Air France-KLM named finance chief Frederic Gagey as interim CEO to replace Jean-Marc Janaillac, who quit after failing to end a series of strikes that have roiled the airline’s French arm since February.
Board member and a former deputy French minister Anne-Marie Couderc will become interim non-executive chairman, according to a statement. The carrier is setting up a three-member management committee that will include Gagey, who will remain CFO, as well as the heads of the Air France and KLM arms, Franck Terner and Pieter Elbers.
In naming the new management team, the board said it deeply regrets the strikes, which will “have a negative impact on the group’s financial results.”
It also said that Air France CEO Terner doesn’t have a mandate to “take decisions that would jeopardise the growth strategy.”

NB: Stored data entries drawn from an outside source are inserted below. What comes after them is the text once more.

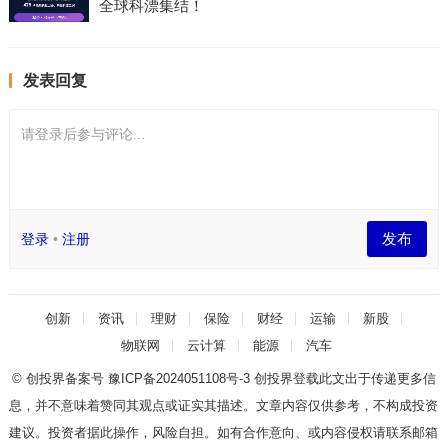
全球科漂集结！
发表回复
请登录后参与评论...
发布
登录
•
注册
创新
资讯
理财
保险
财经
运输
新股
物联网
云计算
能源
汽车
© 创投界备案号
豫ICP备2024051108号-3
创投界登载此文出于传递更多信
息，并不意味着赞同其观点或证实其描述。文章内容仅供参考，不构成投资
建议。投资者据此操作，风险自担。如有合作意向、或内容侵权请联系邮箱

The change of management comes in the midst of a labour conflict that French Transport Minister Elisabeth Borne termed “preoccupying” on Tuesday, saying Air France is less competitive than both the KLM arm of the carrier and rival Lufthansa. The company has said the strikes have cost more than $477 million.

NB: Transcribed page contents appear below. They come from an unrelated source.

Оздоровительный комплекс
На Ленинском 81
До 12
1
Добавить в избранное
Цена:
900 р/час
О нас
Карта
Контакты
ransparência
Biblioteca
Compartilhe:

The embattled French airline gave details of the temporary management team ahead of an annual shareholder meeting in Paris.

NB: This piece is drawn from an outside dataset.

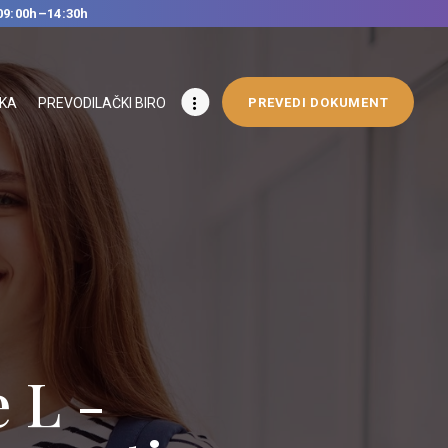
09:00h–14:30h
IKA
PREVODILAČKI BIRO
PREVEDI DOKUMENT
ge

The carrier, created in 2004 by the merger of French and Dutch national airlines, was thrown into turmoil this month when Janaillac said he would resign after employees rejected a wage offer. Since then, French ministers including Borne have warned that Air France-KLM’s future is in jeopardy and urged local unions to end the conflict. Air France-KLM shares fell 2.3 percent to 7.30 euros in Paris. The stock has slumped 27 percent since the rotating walkouts began on February 22.
Gagey, 61, is a long-time Air France insider, having joined Air Inter, which eventually merged with the carrier, in 1994. In 2013, he took the helm of Air France when Janaillac’s predecessor Alexandre de Juniac became CEO of the Franco-Dutch airline. Gagey was replaced at the helm of Air France by Franck Terner.
The interim CEO will have the task of re-starting negotiations with French unions, which have demanded a 5 percent salary increase in 2018. Management offered a 2 percent rise this year, followed by further increases later on.